Karachi: Sindh High Court on Friday ordered that public offer made by Bermuda-based Greentree Holdings to acquire controlling shares of TRGP stands abated and directed manager to the offer AKD Securities to return the shares tendered by shareholders of TRGP to the respective shareholders.
The order came on application filed by the former CEO of TRGP Ziaullah Khan Chisti who challenged the public offer and purchase of 35 percent additional shares of TRGP to control the company as unlawful.
Greentree had made a public announcement of offer under Regulation 7 of the Listed Companies (Substantial Acquisition of Voting Shares and Takeovers) Regulations 2017 (Takeover Regulations), read with section 1112 of the Securities Act 2015, to acquire an additional 35% voting shares of TRGP to take its shareholding to 65% thus giving it control of TRGP.

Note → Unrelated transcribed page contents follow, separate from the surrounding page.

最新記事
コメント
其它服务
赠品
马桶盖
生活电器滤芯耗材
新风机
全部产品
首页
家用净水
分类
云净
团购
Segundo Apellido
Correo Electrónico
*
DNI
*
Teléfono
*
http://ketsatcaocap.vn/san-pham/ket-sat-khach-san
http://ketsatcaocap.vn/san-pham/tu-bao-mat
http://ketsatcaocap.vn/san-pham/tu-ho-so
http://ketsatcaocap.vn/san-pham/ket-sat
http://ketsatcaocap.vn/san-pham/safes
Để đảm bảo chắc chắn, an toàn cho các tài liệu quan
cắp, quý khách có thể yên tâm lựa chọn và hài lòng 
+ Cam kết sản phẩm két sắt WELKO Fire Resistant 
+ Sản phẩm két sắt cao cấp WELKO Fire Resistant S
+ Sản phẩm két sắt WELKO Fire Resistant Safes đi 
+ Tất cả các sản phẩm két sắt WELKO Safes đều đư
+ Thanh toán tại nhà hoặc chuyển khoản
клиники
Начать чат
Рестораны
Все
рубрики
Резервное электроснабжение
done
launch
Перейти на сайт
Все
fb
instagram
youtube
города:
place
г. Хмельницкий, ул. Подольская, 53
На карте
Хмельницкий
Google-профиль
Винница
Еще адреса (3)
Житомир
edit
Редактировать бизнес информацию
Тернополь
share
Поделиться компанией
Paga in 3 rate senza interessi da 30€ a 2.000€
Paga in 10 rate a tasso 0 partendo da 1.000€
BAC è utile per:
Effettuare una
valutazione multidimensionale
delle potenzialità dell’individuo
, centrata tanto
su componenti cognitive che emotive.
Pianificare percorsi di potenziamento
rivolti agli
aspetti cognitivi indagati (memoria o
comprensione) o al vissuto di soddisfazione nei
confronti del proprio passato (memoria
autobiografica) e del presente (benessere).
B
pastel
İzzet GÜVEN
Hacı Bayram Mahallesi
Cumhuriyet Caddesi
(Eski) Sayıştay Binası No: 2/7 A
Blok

Petitioner counsel submitted that all shares of TRGP purchased by Greentree and now the public offer as well, is funded by TRGP‘s own money i.e. financial assistance‘ by TRGP to buy its own shares which is prohibited by section 86(2) of the Companies Act 2017. The Petitioner submitted that such maneuver by directors of TRGP to deliver control of the company to Greentree is unlawful, fraudulent and oppressive of the members of TRGP.
SHC’s single bench headed Justice Adnan Iqbal Chaudhry after hearing the arguments of the counsel observed that it is equally frivolous to argue that when the Board of TRGP violates the statute, diverts the funds/assets of a public-listed company to create the largest shareholder (Greentree), and then maneuvers its affairs to deliver control to such shareholder then that does not oppress other shareholders who could have been contenders for control on a level-playing field.

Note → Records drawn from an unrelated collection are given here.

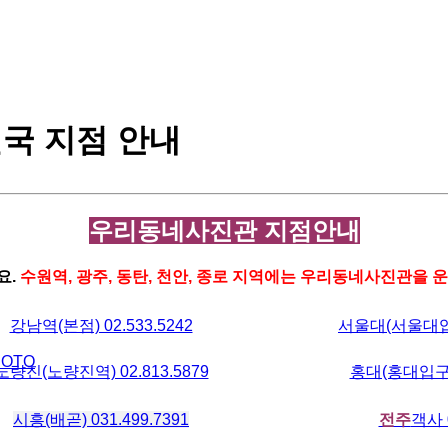
국 지점 안내
우리동네사진관 지점안내
요.
수원역, 광주, 동탄, 천안, 종로 지역에는 우리동네사진관을 
강남역(본점) 02.533.5242
서울대(서울대입구역
HOTO
노량진(노량진역) 02.813.5879
홍대(홍대입구역)
시흥(배곧) 031.499.7391
전주
객사 0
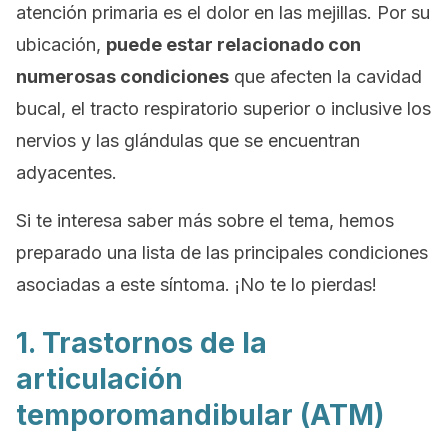
atención primaria es el dolor en las mejillas. Por su
ubicación,
puede estar relacionado con
numerosas condiciones
que afecten la cavidad
bucal, el tracto respiratorio superior o inclusive los
nervios y las glándulas que se encuentran
adyacentes.
Si te interesa saber más sobre el tema, hemos
preparado una lista de las principales condiciones
asociadas a este síntoma. ¡No te lo pierdas!
1. Trastornos de la
articulación
temporomandibular (ATM)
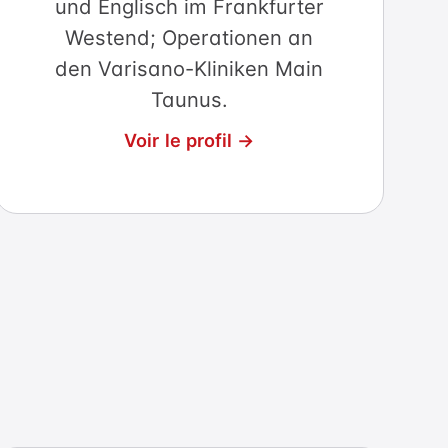
und Englisch im Frankfurter
Westend; Operationen an
den Varisano-Kliniken Main
Taunus.
Voir le profil →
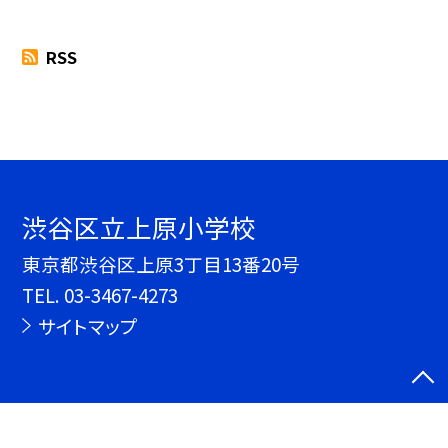
RSS
渋谷区立上原小学校
東京都渋谷区上原3丁目13番20号
TEL.
03-3467-4273
サイトマップ
©渋谷区立上原小学校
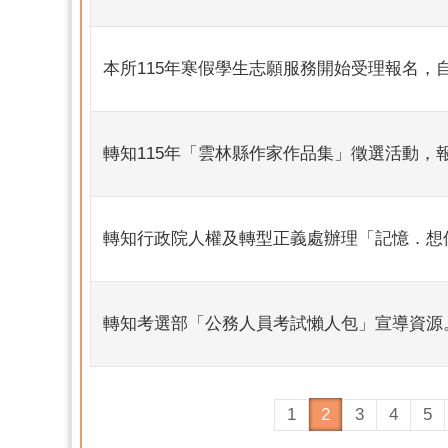
本所115年寒假學生志願服務開始受理報名，自
轉知115年「雲林縣作家作品集」徵選活動，報
轉知行政院人權及轉型正義處辦理「記憶．想
轉知考選部「公務人員考試懶人包」宣導資源
1
2
3
4
5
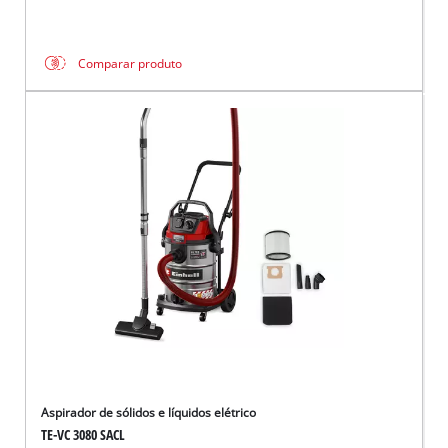
Comparar produto
Aspirador de sólidos e líquidos elétrico
TE-VC 3080 SACL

The court observed that acts committed by the Board of TRGP in collusion with the largest shareholder i.e. Greentree, do oppress minority shareholders such as the petitioner who are in the category of substantial shareholder‘ as defined in section 2(7)(d) of the Companies Act i.e. holding an interest of 10% or more in the company.

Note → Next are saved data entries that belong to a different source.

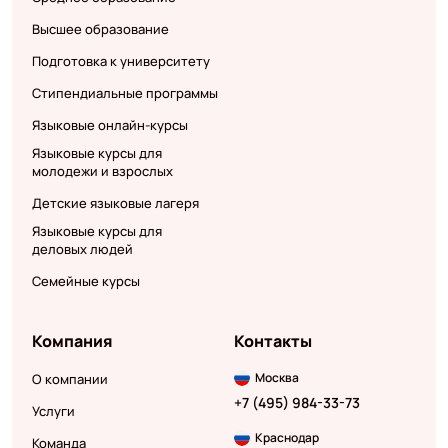
Высшее образование
Подготовка к университету
Стипендиальные программы
Языковые онлайн-курсы
Языковые курсы для
молодежи и взрослых
Детские языковые лагеря
Языковые курсы для
деловых людей
Семейные курсы
Компания
Контакты
Москва
О компании
+7 (495) 984-33-73
Услуги
Краснодар
Команда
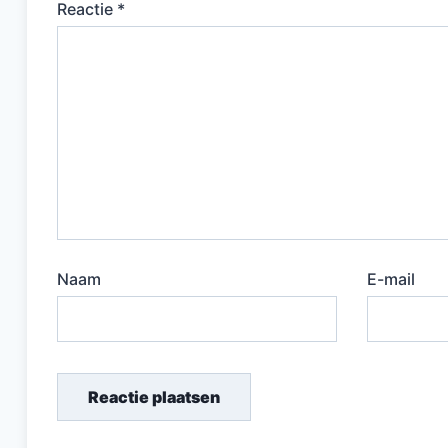
Reactie
*
Naam
E-mail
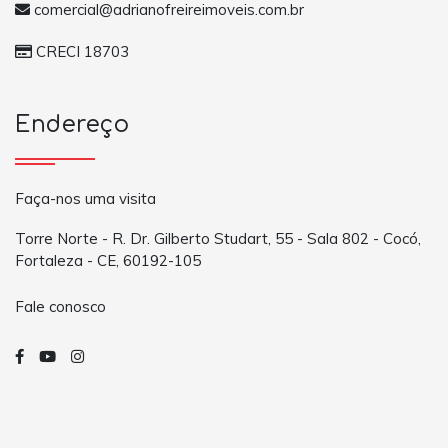
comercial@adrianofreireimoveis.com.br
CRECI 18703
Endereço
Faça-nos uma visita
Torre Norte - R. Dr. Gilberto Studart, 55 - Sala 802 - Cocó,
Fortaleza - CE, 60192-105
Fale conosco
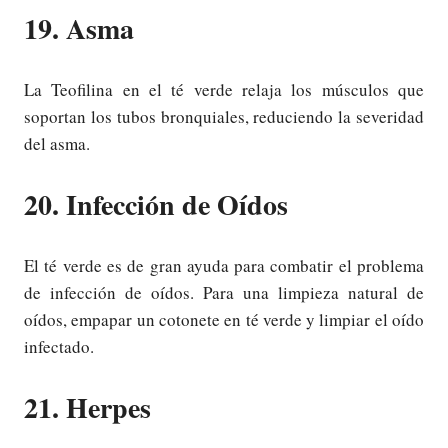
19. Asma
La Teofilina en el té verde relaja los músculos que
soportan los tubos bronquiales, reduciendo la severidad
del asma.
20. Infección de Oídos
El té verde es de gran ayuda para combatir el problema
de infección de oídos. Para una limpieza natural de
oídos, empapar un cotonete en té verde y limpiar el oído
infectado.
21. Herpes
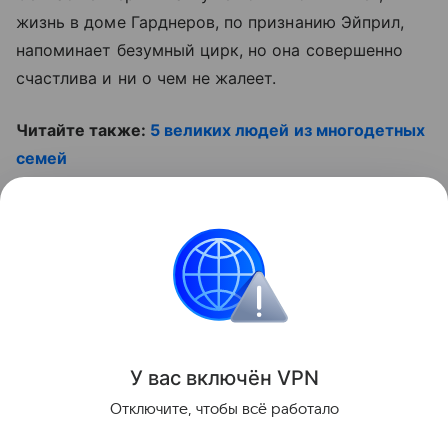
жизнь в доме Гарднеров, по признанию Эйприл,
напоминает безумный цирк, но она совершенно
счастлива и ни о чем не жалеет.
Читайте также:
5 великих людей из многодетных
семей
Смотрите наши видео:
Контент недоступен
Многодетные семьи
У вас включ
ён
V
P
N
Поделиться
Отключите, чтобы всё работало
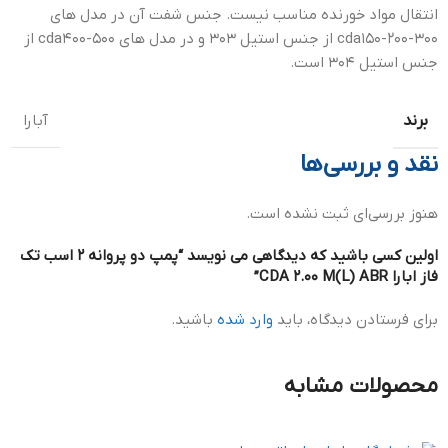
انتقال مواد خورنده مناسب نیست. جنس شفت آن در مدل های
cda150-200-300 از جنس استیل ۳۰۳ و در مدل های cda400-500 از
جنس استیل ۳۰۴ است.
برند
آبارا
نقد و بررسی‌ها
هنوز بررسی‌ای ثبت نشده است.
اولین کسی باشید که دیدگاهی می نویسد “پمپ دو پروانه 2 اسب تک
فاز ابارا CDA 2.00 M(L) ABR”
برای فرستادن دیدگاه، باید
وارد شده
باشید.
محصولات مشابه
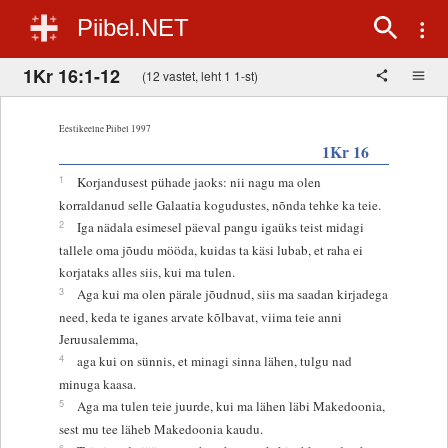
Piibel.NET
1Kr 16:1-12
(12 vastet, leht 1 1-st)
Eestikeelne Piibel 1997
1Kr 16
1
Korjandusest pühade jaoks: nii nagu ma olen
korraldanud selle Galaatia kogudustes, nõnda tehke ka teie.
2
Iga nädala esimesel päeval pangu igaüks teist midagi
tallele oma jõudu mööda, kuidas ta käsi lubab, et raha ei
korjataks alles siis, kui ma tulen.
3
Aga kui ma olen pärale jõudnud, siis ma saadan kirjadega
need, keda te iganes arvate kõlbavat, viima teie anni
Jeruusalemma,
4
aga kui on sünnis, et minagi sinna lähen, tulgu nad
minuga kaasa.
5
Aga ma tulen teie juurde, kui ma lähen läbi Makedoonia,
sest mu tee läheb Makedoonia kaudu.
6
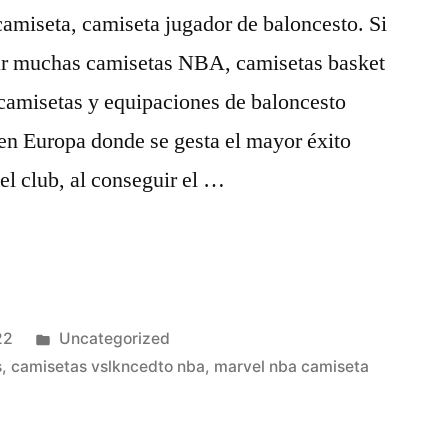
 camiseta, camiseta jugador de baloncesto. Si
rar muchas camisetas NBA, camisetas basket
 camisetas y equipaciones de baloncesto
 en Europa donde se gesta el mayor éxito
del club, al conseguir el …
Publicado
22
Uncategorized
en
s
,
camisetas vslkncedto nba
,
marvel nba camiseta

The court observed that once oppression of minority shareholders is established, a case for winding-up stands made out in view of clause (g)(iii) of section 301 of the Companies Act and the court may then consider corrective orders instead under sub-section (2) of section 286.
The court observed that violation of section 86(2) of the Companies Act to divert the funds/assets of the company for no apparent gain to the company; and the deliberate violation 158(2) of the Companies Act to delay election of directors at the behest of the largest shareholder (Greentree), is also mismanagement by the Board of TRGP (separate from oppression) i.e. conducting the affairs of TRGP in an unlawful and fraudulent manner within the meaning of section 286.
The court observed that these become grounds for winding-up the company under clauses (g)(i) and (g)(iv) of section 301 i.e. where the company has been carrying on, unlawful or fraudulent activities; and is being run and managed by persons who commit fraud, misfeasance or malfeasance in relation to the company.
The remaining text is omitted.